Published by Simon & Schuster,
July 2013.
ISBN: 978-1-47111-124-2

What is harder for a writer than producing a debut novel which dances and sparkles its way into a publisher’s consciousness, and thence on to readers’ bookshelves via a string of enthusiastic reviews? The debut is hard enough – but a lot of authors would say writing a second novel which achieves the same level of success is even more difficult. Penny Hancock’s creepy debut Tideline won a lot of plaudits. The question was, could she do it again? She not only could; she has.
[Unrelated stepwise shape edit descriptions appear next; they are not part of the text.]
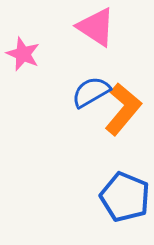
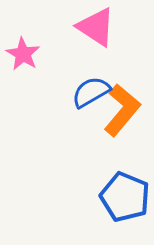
pink star: rotated 8 degrees clockwise
orange L-shape: moved 1 px left, 1 px down
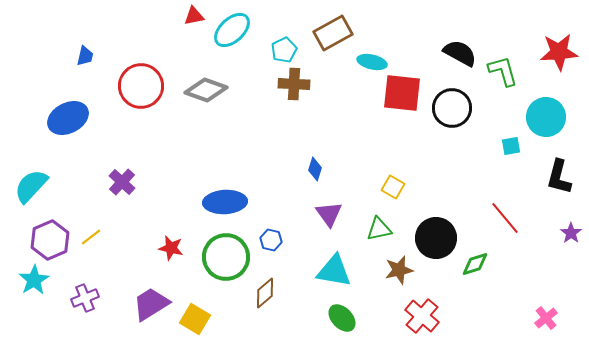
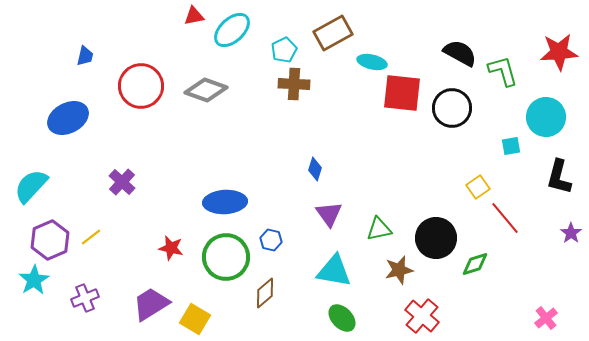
yellow square at (393, 187): moved 85 px right; rotated 25 degrees clockwise
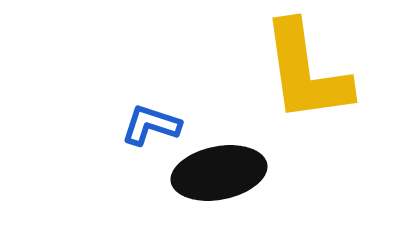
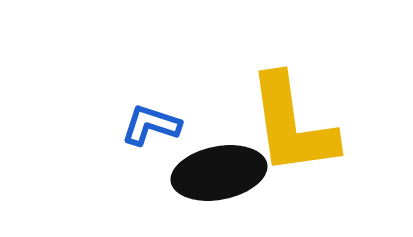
yellow L-shape: moved 14 px left, 53 px down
In The Darkening Hour she tackles totally different themes, explores a whole new set of issues via completely disparate characters, makes an important political point without seeming to preach – and if possible, held me even more firmly gripped than the first time, by the tension and creeping menace with which she imbues a middle-class household which on the surface appears quite normal.  

The narrative alternates between radio presenter Theodora, juggling a demanding and insecure job, an indolent son and a geriatric father, and Mona, the woman from a desperately poor north African background whom she employs to care for her father and help in the house.

Secrets and agendas abound, and the relationship between the two women becomes increasingly fraught as Theodora’s demands multiply and Mona begins to learn her secrets and exact small, subtle forms of revenge.

First-person narration from both protagonists helps Hancock to get under their skins and inside their heads, and despite the frequent switches from one to the other there’s never a moment’s confusion about who is telling the story. Supporting and minor characters, too, have a clarity and roundedness which many novelists with a far longer track record struggle to achieve.

Hancock’s sense of place and talent for creating a living, breathing backcloth to the story plays a key role, and as in Tideline, the river Thames contributes to the rich, evocative atmosphere and has its own part to play.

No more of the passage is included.